Please, Link Me to George Soros
Sometimes I save little bits of this and that from my reading, thinking to write something about it. Sometimes I even get around to it, too.
The evangelical right can wallow in denial all they want about Palin being victimized by liberals or Democrats or even George Soros (some illiterate wingnut recently tried to link me to him)….
[Geoffrey Dunn, "The Real Story Behind Palin's Bombshell", Huffington Post, 4 July 2009.]
There are at least a couple of reasons why I'd like to be linked to George Soros. Or more.
It would mean doing my part to tweak the nose of wingnuttery, of course, and ironic insolence is a favorite tactic of mine. We know what a bogey man Soros is for conservatives–what power to get blamed as the force behind every other absurd wingnut conspiracy theory!

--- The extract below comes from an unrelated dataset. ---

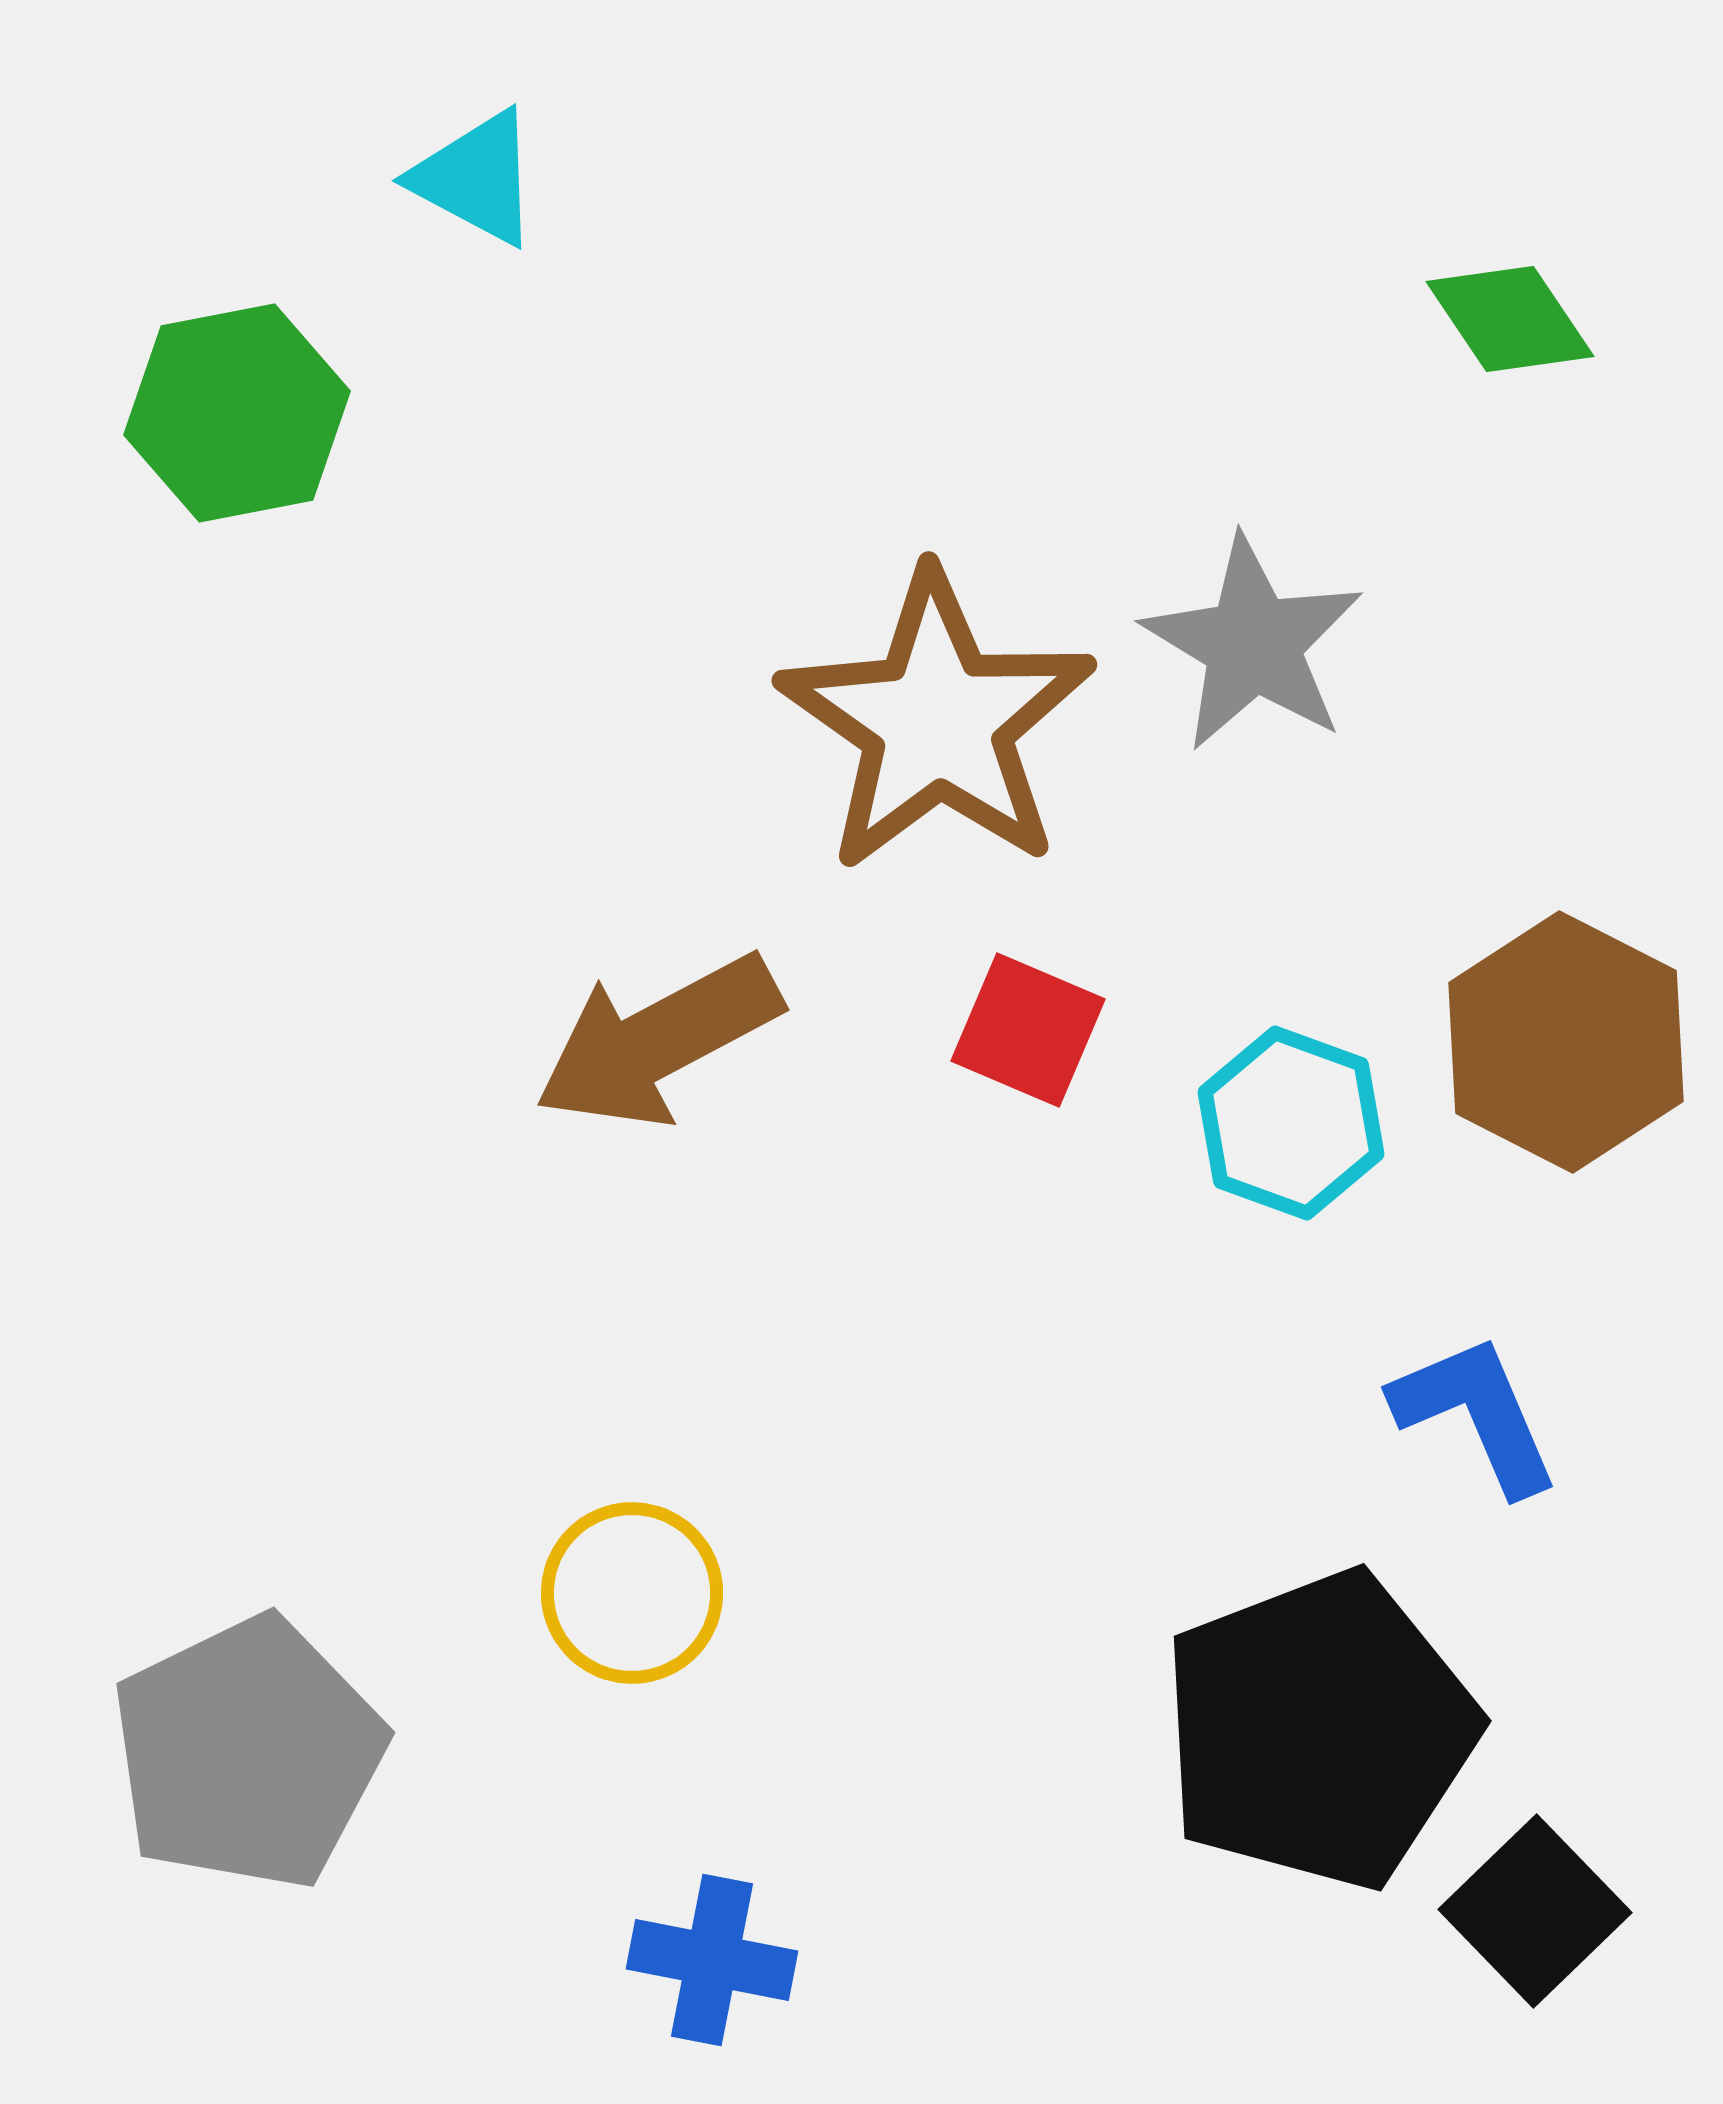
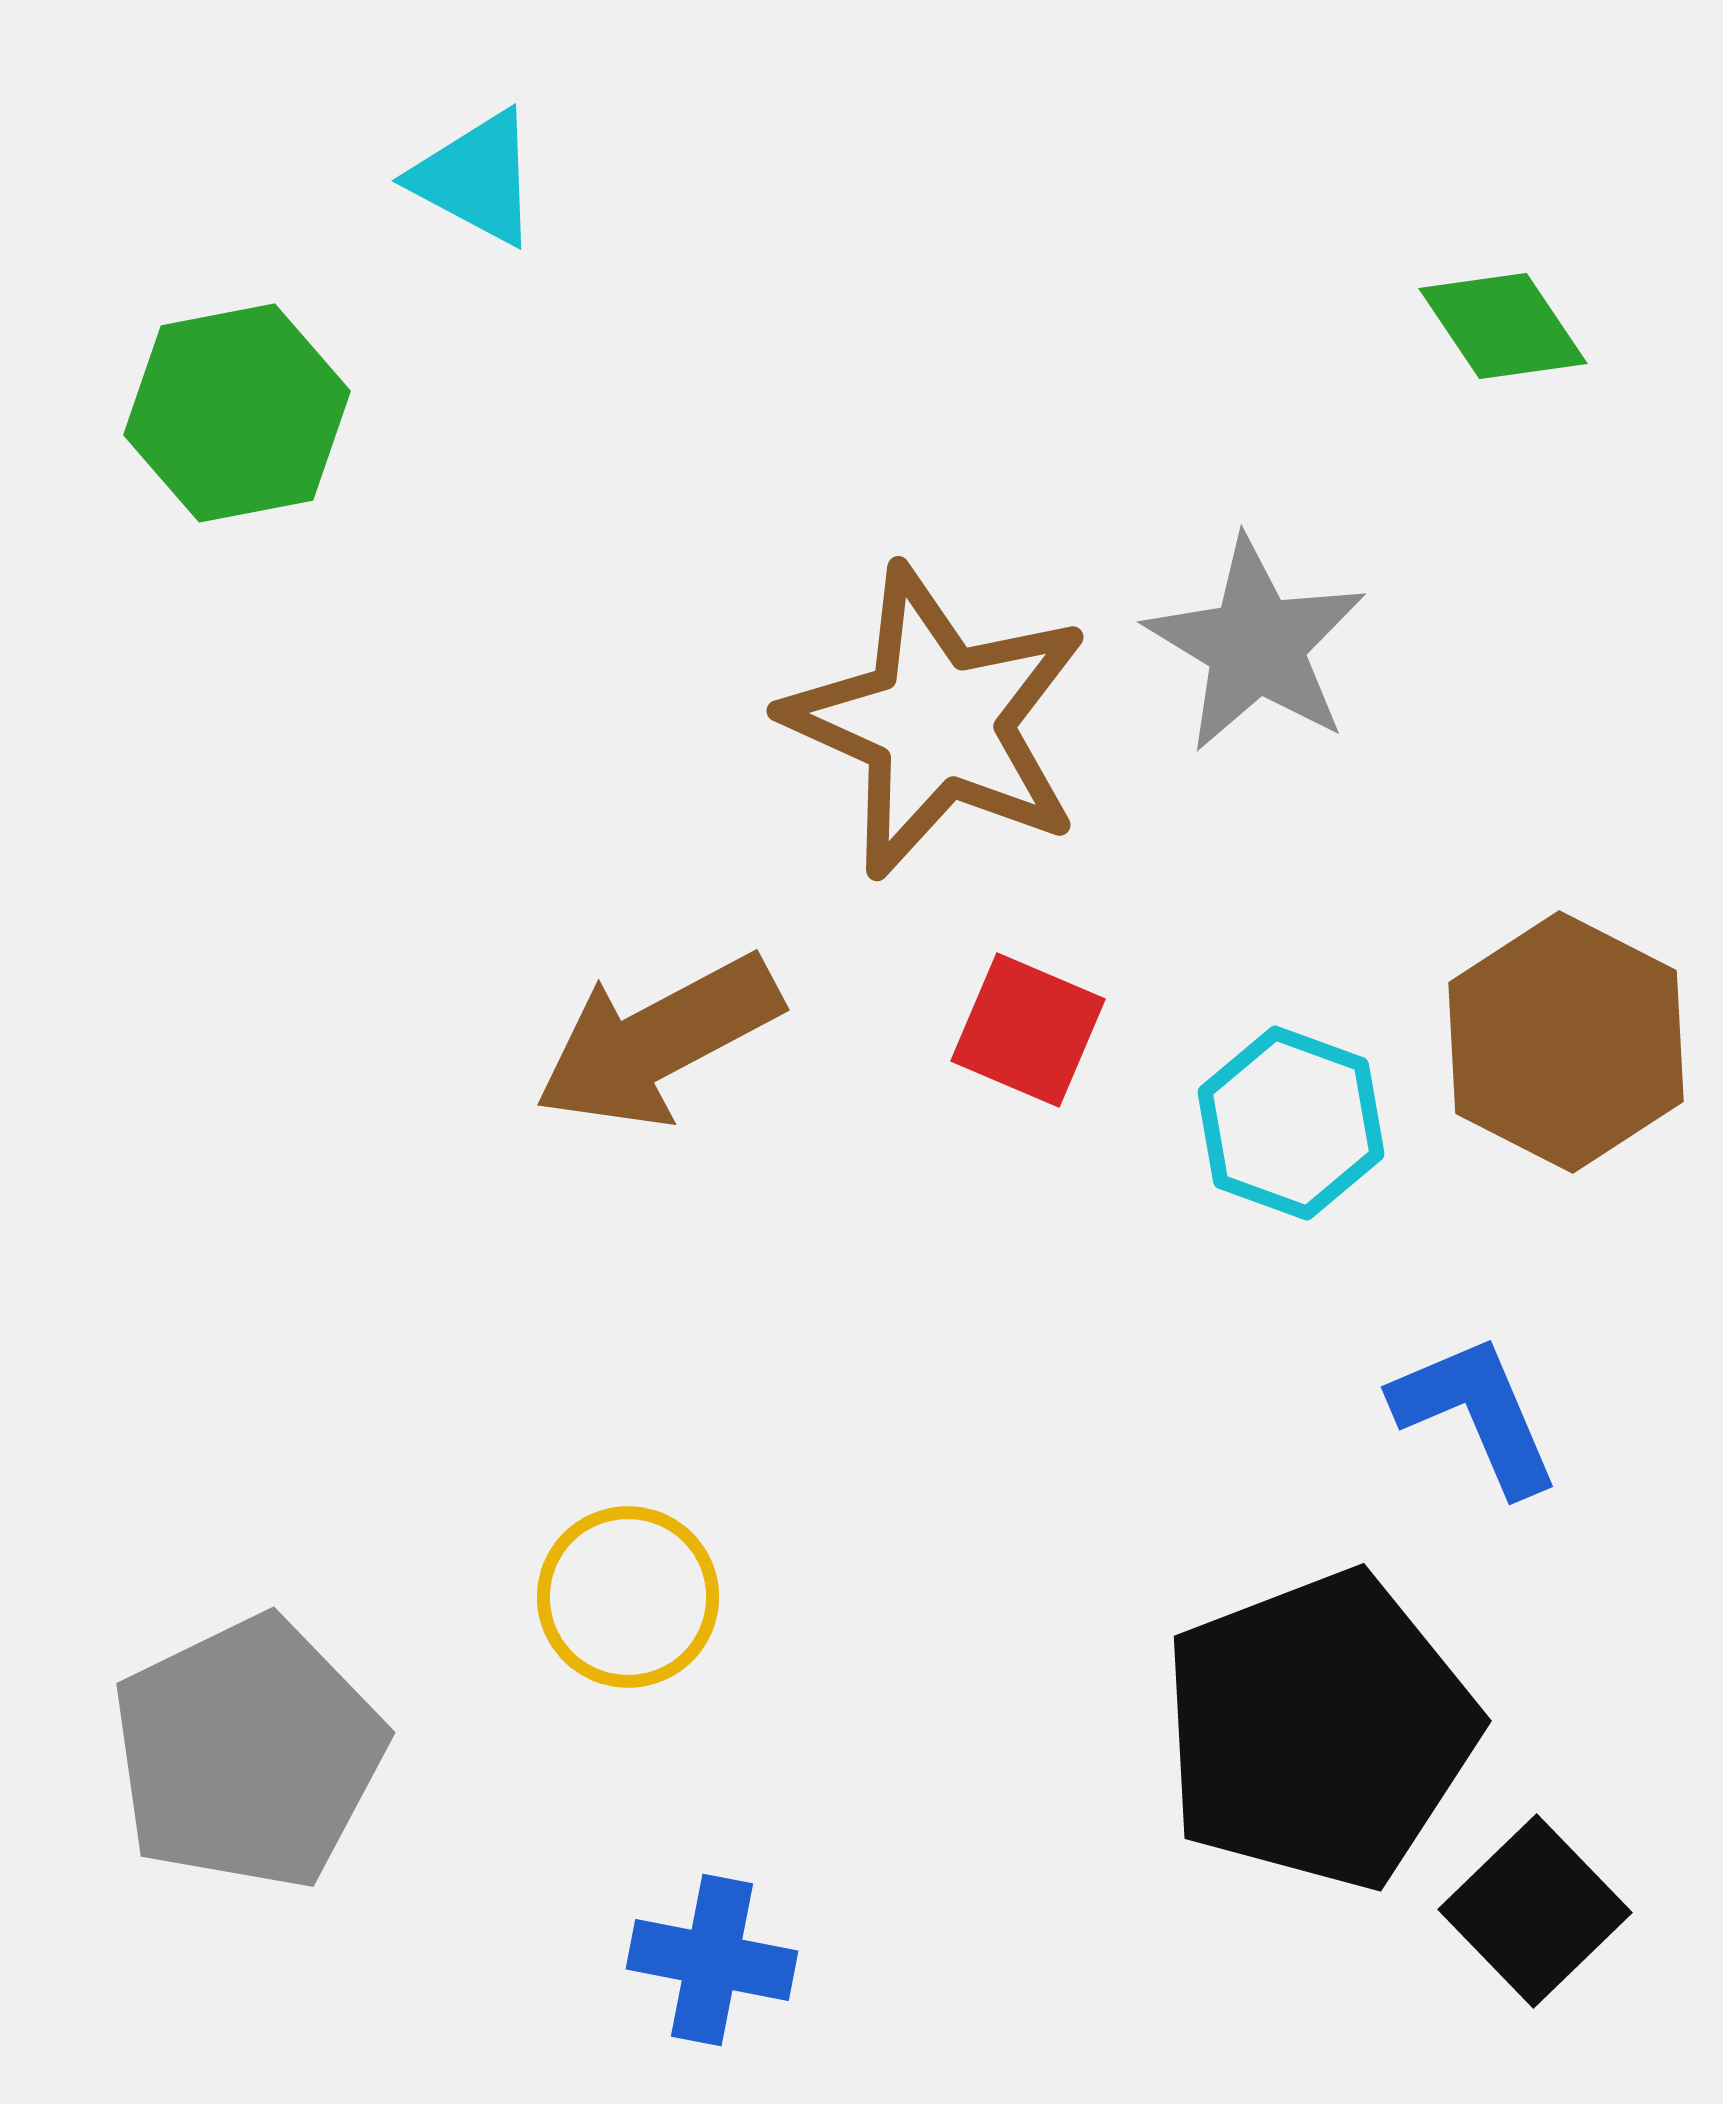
green diamond: moved 7 px left, 7 px down
gray star: moved 3 px right, 1 px down
brown star: rotated 11 degrees counterclockwise
yellow circle: moved 4 px left, 4 px down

There's the obvious money angle–Soros has lots, I don't–although my needs aren't great. Perhaps he'd like to support the science literacy work of Ars Hermeneutica.
The big reason, though, is philosophical. I don't mean liberalism and such things that we mostly agree on, George and I.
I mean Karl Popper (1902–1994), the philosopher. (A nice intellectual biography.) Both George and I hold Popper's ideas very close to our own intellectual hearts, believing that they were significant developments in the history of idea.
In George's case it would be Popper's ideas about "The Open Society" (on which he wrote a two-volume work, The Open Society and its Enemies. It's no coincidence that his "Open Society Institute" is called that. Popper's ideas on democracy are significant and influential.
For my part, though, it's Popper the philosopher of science who really moves me intellectually. Early in his career he considered what he called the "Demarcation Problem", by which he meant "how can one distinguish between science and pseudo-science?" His major work on the topic was The Logic of Scientific Discovery (originally, in German, Logik der Forschung, 1935); most of his ideas are discussed somewhat less technically in Conjectures and Refutations: The Growth of Scientific Knowledge (1963). Not to condense it all too much, this is where the idea of "falsifiability" as the key characteristic of a "scientific theory" originated. Popper is the only philosopher of science I've read whose writing convinced me that he really understood how science gets done.
And so I have this unrequited attraction to George Soros because I feel that we must be philosophical soul mates. If you happen to see him could you let him know that I'd like to do lunch sometime?